Cheng et al 2017 discuss variables that influence online commentators' behavior and their likelihood of antisocial behavior such as trolling. It would be interesting to extend the study and to compare the study groups' behavior in online forums and the real world and let the participants discuss in a physical setting, e.g. a living room. It would be interesting to see if provoking claims evoke similar reactions or if they differ and to compare how a different setting might have an influence on the group dynamics.

meowtiann commented 4 years ago

I feel that the 'lingering' of trolling behavior is more important than other findings. Bad mood and prior trolling blogs cannot be independent. I would say the bad mood is usually caused by prior trolling comments and why people troll is because they feel bad (for the topic they are talking about, for 'personality', for venting real-life anger or whatever reasons).

I would rather take it as a community and look at it from a normative and cultural perspective. Each platform is different in its trolling behaviors and wordings, and how long the trolling stays because of factor A and B and C, for example.

YanjieZhou commented 4 years ago

From my perspective, people's mood is easy to be molded by the social text, and even manipulated. Take the recent coronavirus for example, in Chinese social media platforms, many people who have higher senses of empathy are even subject to vicarious traumatization, which is representative of social text's impact on our minds. So I am wondering the reasonability of setting mood and social text as the two dimensions in this research.

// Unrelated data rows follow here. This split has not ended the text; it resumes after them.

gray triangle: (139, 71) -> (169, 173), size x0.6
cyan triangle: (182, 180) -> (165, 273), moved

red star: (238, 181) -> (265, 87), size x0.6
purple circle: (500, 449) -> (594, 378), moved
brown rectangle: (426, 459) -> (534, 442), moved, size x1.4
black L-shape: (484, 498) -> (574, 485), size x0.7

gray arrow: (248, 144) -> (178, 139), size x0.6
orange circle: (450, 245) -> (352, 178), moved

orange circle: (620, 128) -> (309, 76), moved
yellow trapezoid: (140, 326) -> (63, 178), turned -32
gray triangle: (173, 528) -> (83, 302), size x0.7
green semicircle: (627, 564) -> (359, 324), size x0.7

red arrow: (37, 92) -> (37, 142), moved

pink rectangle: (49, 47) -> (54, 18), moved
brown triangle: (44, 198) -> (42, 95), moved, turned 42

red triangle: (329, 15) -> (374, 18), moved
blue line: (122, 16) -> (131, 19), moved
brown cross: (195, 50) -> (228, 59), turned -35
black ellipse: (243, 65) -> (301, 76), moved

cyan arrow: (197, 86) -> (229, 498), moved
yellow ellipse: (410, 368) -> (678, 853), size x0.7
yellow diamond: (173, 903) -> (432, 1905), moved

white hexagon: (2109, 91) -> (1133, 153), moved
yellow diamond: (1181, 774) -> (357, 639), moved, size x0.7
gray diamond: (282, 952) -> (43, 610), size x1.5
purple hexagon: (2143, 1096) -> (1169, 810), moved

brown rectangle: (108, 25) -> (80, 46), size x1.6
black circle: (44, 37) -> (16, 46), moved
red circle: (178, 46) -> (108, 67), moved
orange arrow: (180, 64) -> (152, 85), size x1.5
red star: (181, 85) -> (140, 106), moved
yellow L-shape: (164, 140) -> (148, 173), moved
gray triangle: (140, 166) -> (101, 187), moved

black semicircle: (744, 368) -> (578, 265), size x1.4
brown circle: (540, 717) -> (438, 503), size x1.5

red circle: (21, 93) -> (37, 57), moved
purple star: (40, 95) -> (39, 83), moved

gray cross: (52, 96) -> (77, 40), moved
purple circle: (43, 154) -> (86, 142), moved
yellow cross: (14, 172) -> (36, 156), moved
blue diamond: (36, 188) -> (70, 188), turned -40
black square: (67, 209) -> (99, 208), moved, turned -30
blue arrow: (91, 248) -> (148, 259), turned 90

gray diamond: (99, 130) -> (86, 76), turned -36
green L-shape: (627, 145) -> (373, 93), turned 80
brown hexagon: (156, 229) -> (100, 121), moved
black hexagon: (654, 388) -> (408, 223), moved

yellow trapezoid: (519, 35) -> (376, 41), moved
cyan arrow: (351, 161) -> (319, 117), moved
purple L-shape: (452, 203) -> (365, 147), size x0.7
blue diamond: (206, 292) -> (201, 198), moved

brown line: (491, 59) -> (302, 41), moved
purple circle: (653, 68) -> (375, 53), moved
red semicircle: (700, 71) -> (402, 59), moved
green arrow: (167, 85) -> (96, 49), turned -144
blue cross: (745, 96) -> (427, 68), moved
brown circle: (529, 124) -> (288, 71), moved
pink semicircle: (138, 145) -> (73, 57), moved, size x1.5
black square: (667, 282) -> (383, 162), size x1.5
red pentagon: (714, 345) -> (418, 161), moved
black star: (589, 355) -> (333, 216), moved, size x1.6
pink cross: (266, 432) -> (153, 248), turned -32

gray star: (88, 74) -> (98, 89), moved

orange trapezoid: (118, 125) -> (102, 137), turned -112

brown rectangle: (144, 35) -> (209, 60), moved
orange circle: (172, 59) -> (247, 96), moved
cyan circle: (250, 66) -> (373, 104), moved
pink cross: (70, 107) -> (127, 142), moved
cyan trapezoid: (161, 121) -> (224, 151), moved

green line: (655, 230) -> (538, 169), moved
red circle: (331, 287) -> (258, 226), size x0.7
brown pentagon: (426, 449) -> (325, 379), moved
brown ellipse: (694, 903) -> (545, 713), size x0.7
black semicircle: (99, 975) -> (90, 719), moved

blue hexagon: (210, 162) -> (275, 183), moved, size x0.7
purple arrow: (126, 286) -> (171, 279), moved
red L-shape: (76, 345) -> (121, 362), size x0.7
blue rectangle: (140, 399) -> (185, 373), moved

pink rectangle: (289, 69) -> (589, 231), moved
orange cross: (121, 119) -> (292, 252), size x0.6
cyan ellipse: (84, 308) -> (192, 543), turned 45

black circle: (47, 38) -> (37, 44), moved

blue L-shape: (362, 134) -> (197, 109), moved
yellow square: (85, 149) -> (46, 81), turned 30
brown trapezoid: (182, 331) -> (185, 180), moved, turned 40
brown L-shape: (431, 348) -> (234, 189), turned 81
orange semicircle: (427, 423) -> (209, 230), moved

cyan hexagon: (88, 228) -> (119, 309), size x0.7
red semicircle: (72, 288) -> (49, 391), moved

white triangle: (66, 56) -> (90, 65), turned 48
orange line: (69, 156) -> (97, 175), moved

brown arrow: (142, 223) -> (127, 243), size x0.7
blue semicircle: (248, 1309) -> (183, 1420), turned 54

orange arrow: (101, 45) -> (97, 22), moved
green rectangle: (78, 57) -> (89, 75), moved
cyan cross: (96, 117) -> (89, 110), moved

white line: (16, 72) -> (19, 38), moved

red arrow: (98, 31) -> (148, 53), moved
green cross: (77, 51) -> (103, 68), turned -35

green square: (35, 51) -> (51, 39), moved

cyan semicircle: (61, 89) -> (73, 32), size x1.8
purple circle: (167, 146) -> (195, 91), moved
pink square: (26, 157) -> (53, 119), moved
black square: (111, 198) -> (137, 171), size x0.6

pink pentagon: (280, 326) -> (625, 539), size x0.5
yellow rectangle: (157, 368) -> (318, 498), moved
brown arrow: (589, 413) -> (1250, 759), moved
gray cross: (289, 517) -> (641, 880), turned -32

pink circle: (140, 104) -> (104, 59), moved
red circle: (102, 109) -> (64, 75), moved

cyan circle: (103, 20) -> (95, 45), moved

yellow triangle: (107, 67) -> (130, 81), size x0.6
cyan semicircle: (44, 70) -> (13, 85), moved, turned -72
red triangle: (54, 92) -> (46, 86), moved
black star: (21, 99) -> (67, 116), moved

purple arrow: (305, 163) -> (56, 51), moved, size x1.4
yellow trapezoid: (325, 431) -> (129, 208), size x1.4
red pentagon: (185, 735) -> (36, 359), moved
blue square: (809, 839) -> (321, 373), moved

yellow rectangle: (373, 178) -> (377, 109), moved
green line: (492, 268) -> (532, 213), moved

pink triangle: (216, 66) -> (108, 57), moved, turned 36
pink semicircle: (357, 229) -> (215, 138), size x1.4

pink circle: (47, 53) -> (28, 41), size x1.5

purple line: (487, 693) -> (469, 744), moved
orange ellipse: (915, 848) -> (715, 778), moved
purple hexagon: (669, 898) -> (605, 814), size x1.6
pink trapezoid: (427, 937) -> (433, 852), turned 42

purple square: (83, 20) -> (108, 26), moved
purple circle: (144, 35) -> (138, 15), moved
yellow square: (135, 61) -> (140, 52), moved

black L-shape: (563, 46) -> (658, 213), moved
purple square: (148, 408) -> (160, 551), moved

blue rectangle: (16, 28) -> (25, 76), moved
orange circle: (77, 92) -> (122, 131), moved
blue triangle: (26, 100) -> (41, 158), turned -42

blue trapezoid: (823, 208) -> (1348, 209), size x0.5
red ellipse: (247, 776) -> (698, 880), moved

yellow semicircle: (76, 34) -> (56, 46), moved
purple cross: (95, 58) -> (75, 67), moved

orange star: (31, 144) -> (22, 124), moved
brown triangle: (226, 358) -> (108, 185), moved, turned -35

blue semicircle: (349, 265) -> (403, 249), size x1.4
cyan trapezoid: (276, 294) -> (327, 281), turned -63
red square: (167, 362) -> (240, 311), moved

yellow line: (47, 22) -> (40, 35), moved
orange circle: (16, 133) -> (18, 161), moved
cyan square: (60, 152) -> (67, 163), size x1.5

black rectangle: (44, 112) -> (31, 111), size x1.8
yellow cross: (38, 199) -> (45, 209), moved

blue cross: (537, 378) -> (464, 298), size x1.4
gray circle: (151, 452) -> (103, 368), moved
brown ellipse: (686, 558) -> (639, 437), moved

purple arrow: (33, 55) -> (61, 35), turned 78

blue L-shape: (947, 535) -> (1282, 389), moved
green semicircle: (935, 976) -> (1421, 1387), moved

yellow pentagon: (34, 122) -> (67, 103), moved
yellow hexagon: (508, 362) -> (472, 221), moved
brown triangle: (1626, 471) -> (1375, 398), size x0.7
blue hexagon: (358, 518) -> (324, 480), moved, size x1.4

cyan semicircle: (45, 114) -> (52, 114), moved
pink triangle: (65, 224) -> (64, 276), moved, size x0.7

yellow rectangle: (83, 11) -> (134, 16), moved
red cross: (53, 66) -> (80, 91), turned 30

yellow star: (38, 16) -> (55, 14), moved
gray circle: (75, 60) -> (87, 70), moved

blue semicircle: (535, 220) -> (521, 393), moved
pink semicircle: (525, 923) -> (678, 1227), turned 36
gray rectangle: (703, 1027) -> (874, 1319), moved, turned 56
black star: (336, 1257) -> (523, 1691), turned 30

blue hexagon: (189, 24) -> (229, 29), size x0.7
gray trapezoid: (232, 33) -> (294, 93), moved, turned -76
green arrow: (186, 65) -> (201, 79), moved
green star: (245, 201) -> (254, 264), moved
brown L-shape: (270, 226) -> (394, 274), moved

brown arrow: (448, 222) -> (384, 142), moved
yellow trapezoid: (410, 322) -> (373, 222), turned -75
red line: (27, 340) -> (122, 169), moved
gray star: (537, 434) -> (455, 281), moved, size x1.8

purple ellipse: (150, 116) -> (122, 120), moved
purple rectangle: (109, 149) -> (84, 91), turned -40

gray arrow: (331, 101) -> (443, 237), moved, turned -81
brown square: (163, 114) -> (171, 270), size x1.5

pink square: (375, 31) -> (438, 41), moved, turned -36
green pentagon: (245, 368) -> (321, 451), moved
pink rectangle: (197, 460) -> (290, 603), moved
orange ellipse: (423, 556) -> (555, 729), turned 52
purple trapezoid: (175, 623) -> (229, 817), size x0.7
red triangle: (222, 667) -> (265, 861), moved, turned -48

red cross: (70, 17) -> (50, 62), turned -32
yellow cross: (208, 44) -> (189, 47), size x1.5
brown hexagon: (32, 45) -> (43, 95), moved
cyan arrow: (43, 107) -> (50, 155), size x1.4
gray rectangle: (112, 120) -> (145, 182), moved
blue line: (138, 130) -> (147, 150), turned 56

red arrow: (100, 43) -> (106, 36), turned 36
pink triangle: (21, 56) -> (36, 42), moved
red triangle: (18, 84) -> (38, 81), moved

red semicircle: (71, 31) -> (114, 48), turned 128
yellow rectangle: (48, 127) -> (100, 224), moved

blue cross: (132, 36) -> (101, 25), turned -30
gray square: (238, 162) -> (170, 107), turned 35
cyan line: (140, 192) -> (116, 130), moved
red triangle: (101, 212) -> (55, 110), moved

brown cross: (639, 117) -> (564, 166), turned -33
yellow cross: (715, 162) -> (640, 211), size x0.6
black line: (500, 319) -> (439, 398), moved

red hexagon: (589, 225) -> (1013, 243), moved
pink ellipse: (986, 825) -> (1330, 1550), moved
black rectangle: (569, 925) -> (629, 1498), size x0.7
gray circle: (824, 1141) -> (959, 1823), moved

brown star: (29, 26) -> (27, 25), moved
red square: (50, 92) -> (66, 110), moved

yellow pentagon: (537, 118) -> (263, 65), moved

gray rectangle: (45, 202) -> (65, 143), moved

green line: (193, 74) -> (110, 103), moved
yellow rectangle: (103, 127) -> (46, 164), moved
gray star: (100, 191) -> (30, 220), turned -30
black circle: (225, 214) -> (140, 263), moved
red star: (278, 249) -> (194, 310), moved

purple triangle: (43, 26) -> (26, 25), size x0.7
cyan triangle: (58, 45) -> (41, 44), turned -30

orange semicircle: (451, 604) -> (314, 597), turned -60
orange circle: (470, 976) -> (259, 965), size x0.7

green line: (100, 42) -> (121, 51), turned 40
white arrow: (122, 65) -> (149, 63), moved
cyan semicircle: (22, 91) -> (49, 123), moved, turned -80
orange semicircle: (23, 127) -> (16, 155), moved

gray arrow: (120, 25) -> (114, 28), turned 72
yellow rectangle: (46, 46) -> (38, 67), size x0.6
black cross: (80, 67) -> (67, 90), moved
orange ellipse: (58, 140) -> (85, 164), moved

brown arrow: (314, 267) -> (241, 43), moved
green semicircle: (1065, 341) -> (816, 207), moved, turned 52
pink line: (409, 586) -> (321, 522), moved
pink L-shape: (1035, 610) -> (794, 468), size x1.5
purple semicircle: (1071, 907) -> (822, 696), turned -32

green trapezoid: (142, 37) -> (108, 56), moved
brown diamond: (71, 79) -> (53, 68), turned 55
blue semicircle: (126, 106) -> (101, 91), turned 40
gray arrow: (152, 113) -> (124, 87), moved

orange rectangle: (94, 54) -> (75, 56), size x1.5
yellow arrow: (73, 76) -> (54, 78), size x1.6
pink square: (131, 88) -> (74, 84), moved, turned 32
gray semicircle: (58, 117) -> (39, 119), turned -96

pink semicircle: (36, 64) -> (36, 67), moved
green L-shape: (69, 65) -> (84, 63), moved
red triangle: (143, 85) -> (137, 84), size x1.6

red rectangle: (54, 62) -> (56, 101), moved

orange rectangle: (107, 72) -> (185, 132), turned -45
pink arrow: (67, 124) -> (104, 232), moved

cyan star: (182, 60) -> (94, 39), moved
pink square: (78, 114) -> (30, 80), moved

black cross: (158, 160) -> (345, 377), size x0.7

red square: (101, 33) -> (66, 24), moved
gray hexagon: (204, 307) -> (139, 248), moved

Lizfeng commented 4 years ago

This paper intends to answer the question: "Can situational factors trigger trolling behavior?" One of the most intriguing findings in this paper is that initial posts in a discussion set a strong, lasting precedent for later trolling. This provides insight into the analysis and construction of the online discussion context. This further contributes to the argument that trolling is a situational behavior rather than individual behavior. One limitation fo the article is the analysis of effect of mood. This is due to limited understanding of signals of mood.